Significance levels: ‘-’ p value >0.1, ‘.’ p value <0.1, ‘∗’ p value <0.05, ‘∗∗’ p value <0.01, ‘∗∗∗’ p value <0.001. FC: fold change. Library (MS): identified with the in-house library based on m/z and retention time. Library (MS/MS): identified with the in-house library based on m/z, retention time and fragmentation pattern.

Negatively charged ion.

The selection of metabolites could predict the MS phenotypes of cohort 2

To evaluate the generalization power of these results, the model was used to predict the MS phenotypes of the patients in cohort 2. The predictions generated a receiver operating characteristic (ROC) curve with an AUC of 0.93, better than any of the single metabolic features in isolation (which AUC performances ranged between 0.50 and 0.87), Figure 1C and Table 3. A PCA was performed on these 15 metabolic features in cohort 2, revealing a statistically significant separation (R = 0.36, p value = 0.001) between the RRMS and PMS patients over PC1, Figure 1D. Similarly, as for cohort 1, there was a close to significant separation over age (R = 0.16, p value = 0.123), but not between sex (R = −0.030, p value = 0.668).

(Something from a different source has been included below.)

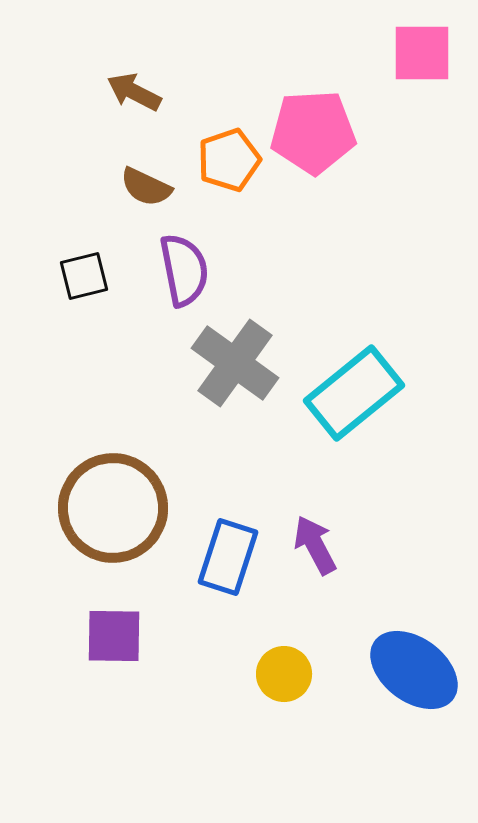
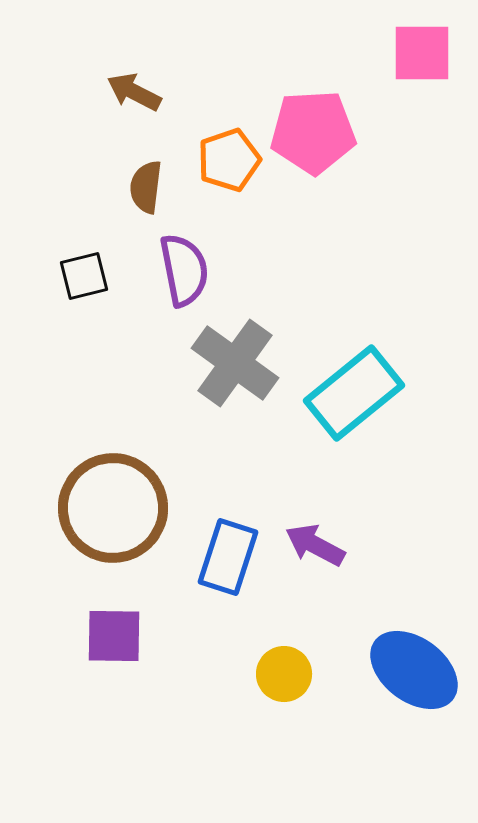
brown semicircle: rotated 72 degrees clockwise
purple arrow: rotated 34 degrees counterclockwise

Projections of the transitioning patients are shown in Figure S2 and loadings for PC1 and PC2 in Figure S3.

Conformal prediction provides confidence in individual patient predictions

To investigate how CP can supply individual patient predictions with estimates of their confidence, a CP model was built on the selected metabolic features in cohort 1 (see section Conformal Prediction in Methods for further details). The model was then used to evaluate all patients in the independent validation cohort 2, Figure 2. Using a significance threshold of 6%, the lowest significance level where the single-label predictions peak (Figure 2A), would enforce a 94% confidence in the predictions. At this significance level 88% of the patients were correctly classified — 83% with single-label predictions and 5% with double-label predictions (i.e., when the model cannot predict a single class, and assigns patients to both RRMS and PMS) and 12% were incorrectly classified with single-label predictions. The acquired accuracy (88%) thus diverged slightly from the expected 94% confidence level, which can be seen in the full calibration curves for all significance levels, Figure S4.

Conformal prediction performed on the extracted biochemical signature

The model was trained on cohort 1.

(A) The label distribution of empty, single, and double-label predictions at various significance levels, where the significance level, normally denoted ε, corresponds to 1-confidence. The peak in single-label predictions, i.e., where the conformal predictor generates the most single-label predictions, occurs at a 94% confidence level (6% significance). The corresponding calibration curve can be found in Figure S4.

(B) Conformal predictions of the RRMS (*blue circles*) and PMS (*red triangles*) patients from cohort 2.

(C) Conformal predictions of the eight transitioning patients (T1-T8) represented as *black stars*. Utilizing the significance threshold of 6% from (A), three of the transitioning patients are predicted as PMS with single-label predictions (T1-T3), four as RRMS with single-label predictions (T5-T8) and one patient (T4) would receive a double-label prediction, see Table S3 for further details.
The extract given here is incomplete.